42 ans après le 30 mars 1976, les PalestinienEs d’Israël sont toujours victimes de politiques destinées à les minorer politiquement et à les empêcher de jouir pleinement de leurs droits sur leur propre terre. Selon l’ONG Adalah, il existe pas moins de 65 lois israéliennes discriminatoires à l’égard des non-juifs, qui autorisent à parler d’un système d’apartheid.
On dit souvent que les Palestiniens d’Israël sont des citoyens « de deuxième classe », et pourtant cette expression ne reflète pas la réalité. Bien qu’on ait donné la citoyenneté israélienne aux Palestiniens qui sont restés à l’intérieur des frontières du nouvel État, on ne l’a pas utilisée d’emblée comme un mécanisme d’inclusion.

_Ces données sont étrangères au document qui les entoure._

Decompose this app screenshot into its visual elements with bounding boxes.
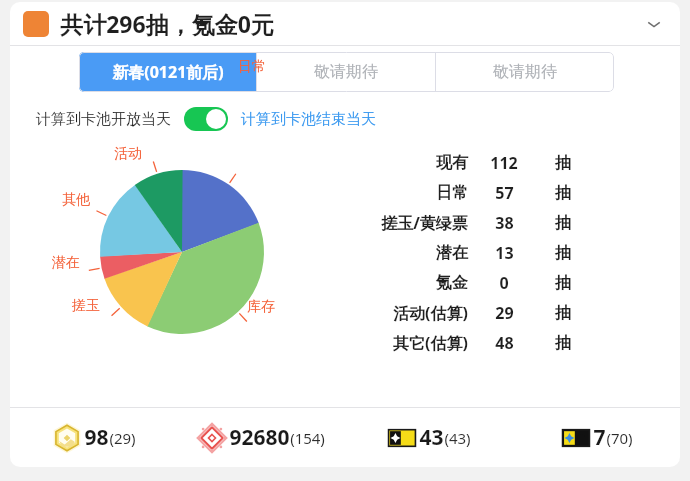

Un système raciste sophistiqué et camouflé
C’est parce que, en Israël, à la différence de la plupart des pays, citoyenneté et nationalité sont des termes et des catégories distincts. Alors qu’il existe une citoyenneté israélienne, il n’y a pas de nationalité israélienne ; la nationalité est plutôt définie selon des axes religieux/ethniques. Israël définit 137 nationalités possibles, dont juive, arabe et druze, qui sont consignées sur les cartes d’identité et dans l’enregistrement des bases de données. Pourtant, parce que l’État se définit constitutionnellement comme juif, ceux qui jouissent de la nationalité juive éclipsent la population non juive (principalement palestinienne).
Comme la « nation juive » et l’État d’Israël sont considérés comme une seule et même entité, la conséquence est l’exclusion des citoyens non juifs. [Un rapport publié en 2017 par la Commission économique et sociale de l’ONU pour l’Asie occidentale (CESAO)] explique que la différenciation entre citoyenneté et nationalité permet un système raciste sophistiqué et camouflé, pas forcément détectable par un observateur ignorant. Le système divise la population en deux catégories (Juifs et non-Juifs), incarnant la définition même de l’apartheid. Les citoyenEs palestiniens sont ainsi désignés comme des « Arabes israéliens », terme devenu commun dans les médias traditionnels. En plus d’agir comme faisant partie du mécanisme d’exclusion binaire, cette appellation cherche à nier l’identité palestinienne de ces citoyenEs tout en permettant à Israël de se présenter comme un État divers et multiculturel. Ceci entre en jeu dans l’accès à la terre, au logement, à l’éducation…
Exclusion politique
Les citoyenEs palestiniens ainsi que les Juifs israéliens ont mis plusieurs fois en doute la question de citoyenneté et nationalité devant les tribunaux israéliens. Alors que les Palestiniens l’ont fait pour essayer de gagner la totalité des droits à l’intérieur de l’État, les Juifs israéliens cherchaient généralement à renoncer à l’identité ethnique et religieuse. Jusqu’ici, la Cour suprême israélienne a rejeté toutes les requêtes demandant à changer la loi en se fondant sur le fait que la nationalité israélienne permettrait techniquement l’inclusion des citoyens non juifs et mettrait en question le soutènement sioniste d’Israël en tant qu’État-nation juif. […]
Comme les PalestinienEs ne peuvent gagner que difficilement des procès ou des appels dans le système juridique israélien, ils ne peuvent pas sérieusement défier ce régime racial. Et bien que la participation politique des PalestinienEs à la Knesset soit souvent citée comme un exemple de la pluralité et de la démocratie de l’État, depuis 1948, aucun parti arabe n’a été inclus dans une coalition gouvernementale et seuls quelques rares citoyenEs palestiniens ont été nommés à des postes ministériels. Les candidatEs à la Knesset peuvent être rejetés s’ils nient l’existence d’Israël en tant qu’État juif et démocratique, faisant de l’acceptation que l’État est là pour le peuple juif, et que l’existence des Palestiniens à l’intérieur de l’État ne sera jamais égale à celle de leurs pendants juifs, une condition préalable à la participation politique en Israël.